4) Gefühlvolle Geschichte und mitreßender Schreibstil
Ich bin beim Lesen nur so durch die Seiten geflogen und wenn ich mal angehalten habe, war das, weil ich eine Stelle nochmal lesen oder über etwas gelesenes einen Moment nachdenken wollte. Zwischen den Zeilen steckt so viel Liebe für die Figuren und die Geschichte! Ich möchte die Geschichte auf jeden Fall auch nochmal lesen und dann auch Textmarker und Post It’s bereit liegen haben.
5) Wichtige Themen
„Sweet Notes of Goodbye“ ist nicht nur eine einfache Liebesgeschichte in der viel Gefühl zwischen den Zeilen steckt. In die Geschichte sind wichtige Themen eingeflossen wie Selbstliebe, Selbstfindung und den eigenen Träumen zu folgen, Organspende, LGBTQIA. Aber es ist nicht wie die fette Reklameanzeige entlang der Autobahn, sondern eher auf die sanfte Art, so dass man es kaum merkt, dass man etwas dazu mitnimmt.
Meine Meinung
Ein wundervoller Liebesroman, in dem es nicht nur darum geht wie sich zwei sehr sympathische Menschen finden, sondern auch um die Reise zu sich selbst. Themen wie Selbstfindung und toxische Verhaltensmuster in Beziehungen sind sanft in die Geschichte eingewebt. Ich konnte das Buch kaum weglegen und liebe alles an dieser Geschichte! Die Mischung aus Humor und Emotionen war genau richtig. Es gab immer wieder Momente zwischen Tara, Milan und den anderen Figuren, die mich laut auflachen ließen oder zu einem „Awww“-Ausruf brachten. Und auch nach dem Lesen war ich immer wieder auf der Reise zu Tara und Milan und den Dingen, die sie im Verlauf der Geschichte erleben.

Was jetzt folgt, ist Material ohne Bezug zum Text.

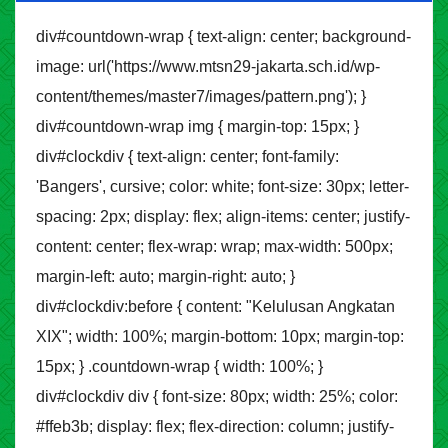
div#countdown-wrap { text-align: center; background-
image: url('https://www.mtsn29-jakarta.sch.id/wp-
content/themes/master7/images/pattern.png'); }
div#countdown-wrap img { margin-top: 15px; }
div#clockdiv { text-align: center; font-family:
'Bangers', cursive; color: white; font-size: 30px; letter-
spacing: 2px; display: flex; align-items: center; justify-
content: center; flex-wrap: wrap; max-width: 500px;
margin-left: auto; margin-right: auto; }
div#clockdiv:before { content: "Kelulusan Angkatan
XIX"; width: 100%; margin-bottom: 10px; margin-top:
15px; } .countdown-wrap { width: 100%; }
div#clockdiv div { font-size: 80px; width: 25%; color:
#ffeb3b; display: flex; flex-direction: column; justify-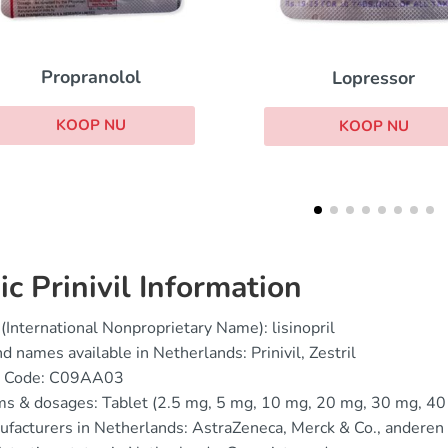
Renitec
Lopressor
KOOP NU
KOOP NU
ic Prinivil Information
(International Nonproprietary Name): lisinopril
d names available in Netherlands: Prinivil, Zestril
 Code: C09AA03
s & dosages: Tablet (2.5 mg, 5 mg, 10 mg, 20 mg, 30 mg, 40 
facturers in Netherlands: AstraZeneca, Merck & Co., anderen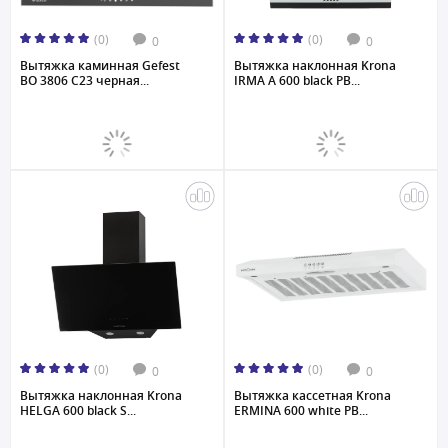
(0)
(0)
0
0
Вытяжка каминная Gefest
Вытяжка наклонная Krona
ВО 3806 С23 черная...
IRMA A 600 black PB...
(0)
(0)
0
0
Вытяжка наклонная Krona
Вытяжка кассетная Krona
HELGA 600 black S...
ERMINA 600 white PB...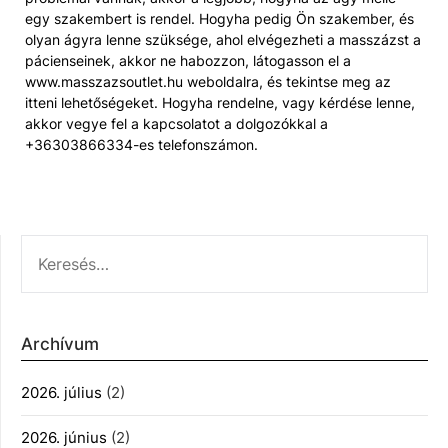
egy szakembert is rendel. Hogyha pedig Ön szakember, és
olyan ágyra lenne szüksége, ahol elvégezheti a masszázst a
pácienseinek, akkor ne habozzon, látogasson el a
www.masszazsoutlet.hu weboldalra, és tekintse meg az
itteni lehetőségeket. Hogyha rendelne, vagy kérdése lenne,
akkor vegye fel a kapcsolatot a dolgozókkal a
+36303866334-es telefonszámon.
KERESÉS:
Archívum
2026. július
(2)
2026. június
(2)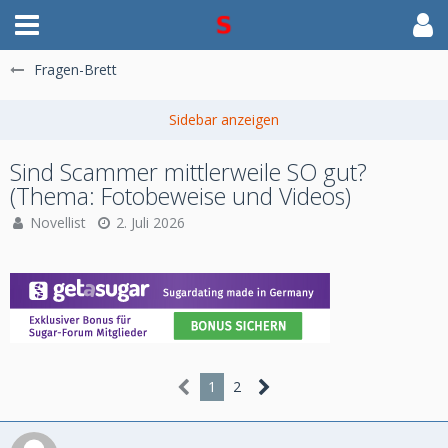
Fragen-Brett
Sind Scammer mittlerweile SO gut?
(Thema: Fotobeweise und Videos)
Novellist
2. Juli 2026
1
2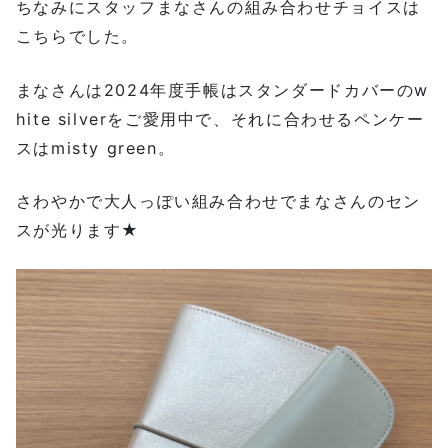
ちなみにスタッフまなさんの組み合わせチョイスは
こちらでした。
まなさんは2024年度手帳はスタンダードカバーのw
hite silverをご愛用中で、それに合わせるペンケー
スはmisty green。
さわやかで大人っぽい組み合わせでまなさんのセン
スが光ります★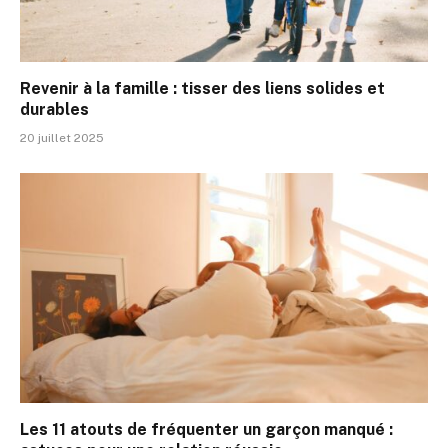
Revenir à la famille : tisser des liens solides et
durables
20 juillet 2025
Les 11 atouts de fréquenter un garçon manqué :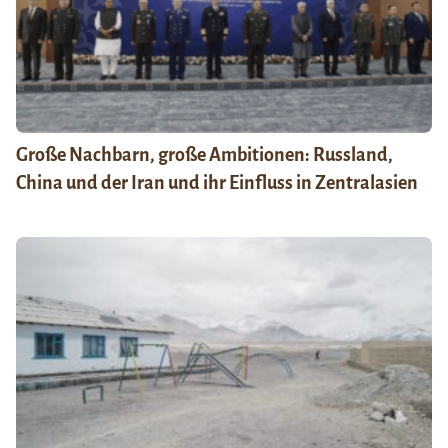
Große Nachbarn, große Ambitionen: Russland,
China und der Iran und ihr Einfluss in Zentralasien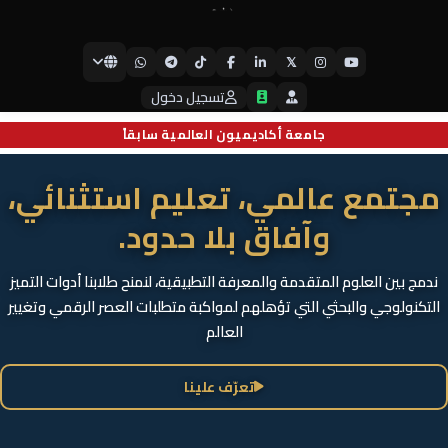
𝕏
جامعة أيبكسي العالمية
تسجيل دخول
جامعة أكاديميون العالمية سابقاً
مجتمع عالمي، تعليم استثنائي،
وآفاق بلا حدود.
ندمج بين العلوم المتقدمة والمعرفة التطبيقية، لنمنح طلابنا أدوات التميز
التكنولوجي والبحثي التي تؤهلهم لمواكبة متطلبات العصر الرقمي وتغيير
العالم
تعرّف علينا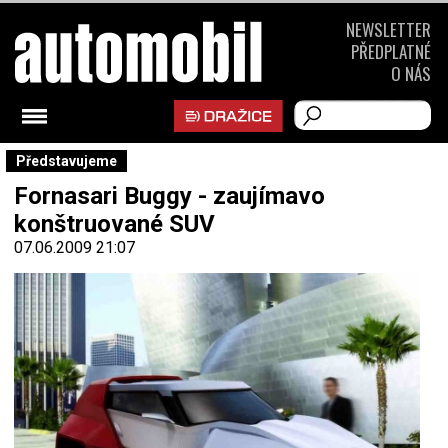
NEWSLETTER
PŘEDPLATNÉ
O NÁS
Představujeme
Fornasari Buggy - zaujímavo
konštruované SUV
07.06.2009 21:07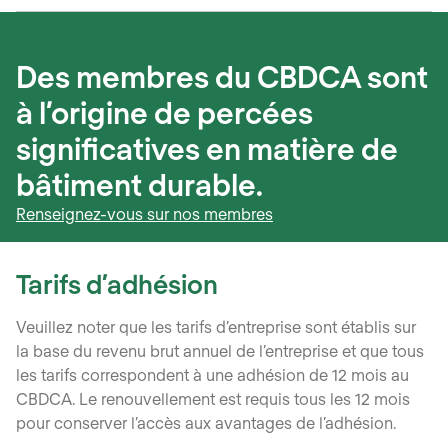
Des membres du CBDCA sont
à l’origine de percées
significatives en matière de
bâtiment durable.
Renseignez-vous sur nos membres
Tarifs d’adhésion
Veuillez noter que les tarifs d’entreprise sont établis sur
la base du revenu brut annuel de l’entreprise et que tous
les tarifs correspondent à une adhésion de 12 mois au
CBDCA. Le renouvellement est requis tous les 12 mois
pour conserver l’accès aux avantages de l’adhésion.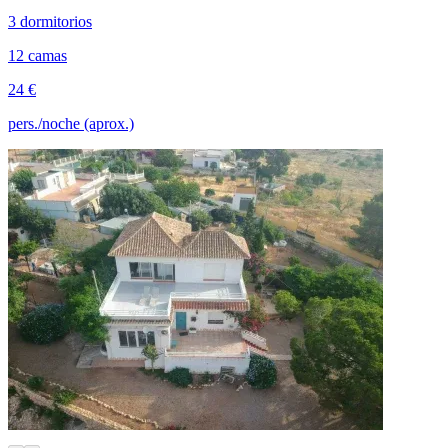
3 dormitorios
12 camas
24 €
pers./noche (aprox.)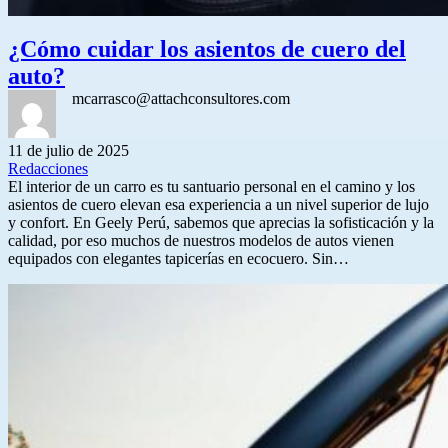
¿Cómo cuidar los asientos de cuero del
auto?
mcarrasco@attachconsultores.com
11 de julio de 2025
Redacciones
El interior de un carro es tu santuario personal en el camino y los
asientos de cuero elevan esa experiencia a un nivel superior de lujo
y confort. En Geely Perú, sabemos que aprecias la sofisticación y la
calidad, por eso muchos de nuestros modelos de autos vienen
equipados con elegantes tapicerías en ecocuero. Sin…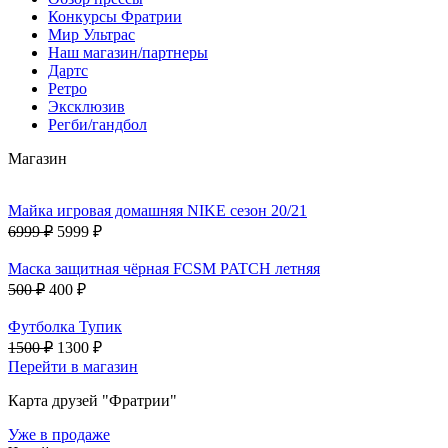
Конкурсы Фратрии
Мир Ультрас
Наш магазин/партнеры
Дартс
Ретро
Эксклюзив
Регби/гандбол
Магазин
Майка игровая домашняя NIKE сезон 20/21
6999 ₽
5999 ₽
Маска защитная чёрная FCSM PATCH летняя
500 ₽
400 ₽
Футболка Тупик
1500 ₽
1300 ₽
Перейти в магазин
Карта друзей "Фратрии"
Уже в продаже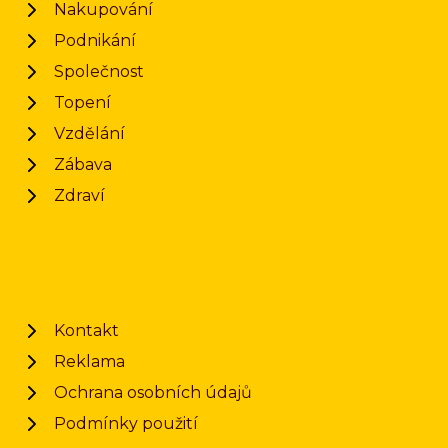
Nakupování
Podnikání
Společnost
Topení
Vzdělání
Zábava
Zdraví
Kontakt
Reklama
Ochrana osobních údajů
Podmínky použití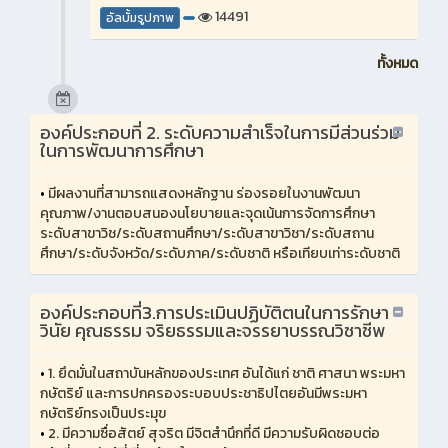
14491
อัลบั้มรูปภาพ
ทั้งหมด
องค์ประกอบที่ 2. ระดับความสำเร็จในการมีส่วนร่วม
ในการพัฒนาการศึกษา
•
มีผลงานที่สามารถแสดงหลักฐาน ร่องรอยในงานพัฒนา
คุณภาพ/งานตอบสนองนโยบายและจุดเน้นการจัดการศึกษา
ระดับสาขาวิช/ระดับสถานศึกษา/ระดับสาขาวิชา/ระดับสถาน
ศึกษา/ระดับจังหวัด/ระดับภาค/ระดับชาติ หรือเทียบเท่าระดับชาติ
องค์ประกอบที่3.การประเมินปฏิบัติตนในการรักษา
วินัย คุณธรรม จริยธรรมและจรรยาบรรณวิชาชีพ
•
1. ยึดมั่นในสถาบันหลักของประเทศ อันได้แก่ ชาติ ศาสนา พระมหา
กษัตริย์ และการปกครองระบอบประชาธิปไตยอันมีพระมหา
กษัตริย์ทรงเป็นประมุข
•
2. มีความซื่อสัตย์ สุจริต มีจิตสำนึกที่ดี มีความรับผิดชอบต่อ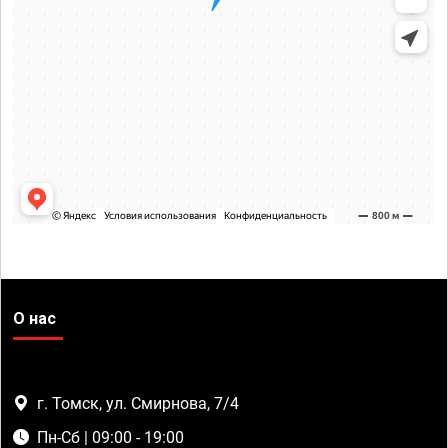
О нас
г. Томск, ул. Смирнова, 7/4
Пн-Сб | 09:00 - 19:00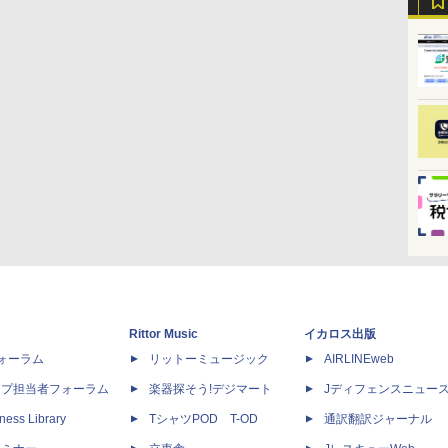
Rittor Music
イカロス出版
dフォーラム
リットーミュージック
AIRLINEweb
ップ担当者フォーラム
楽器探そう!デジマート
Jディフェンスニュー
ness Library
TシャツPOD T-OD
通訳翻訳ジャーナル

Paulina Fuhr hat mit ihrem schönen Schreibstil wunderschöne Bilder gemalt und eine Reise nach Rømø steht jetzt definitiv sehr weit oben auf meiner Urlaubs-Wunschliste! Nicht selten habe ich mir gewünscht, dass es das „Coffee Records“, das Café von Milans Familie wirklich gibt.
Tara und Milan haben mir sehr gut als Protagonist*innen gefallen. Sie haben beide viel mitgemacht, lassen sich davon aber nicht unterkriegen und es war richtig schön zu lesen, wie sie immer mehr zusammen finden.
Auch die anderen Figuren, wie Milans Freund*innen und die Familien der Beiden sind mir sehr ans Herz gewachsen.
Wart ihr schon mal auf Rømø?
Ich wünsche euch eine wundervolle Woche!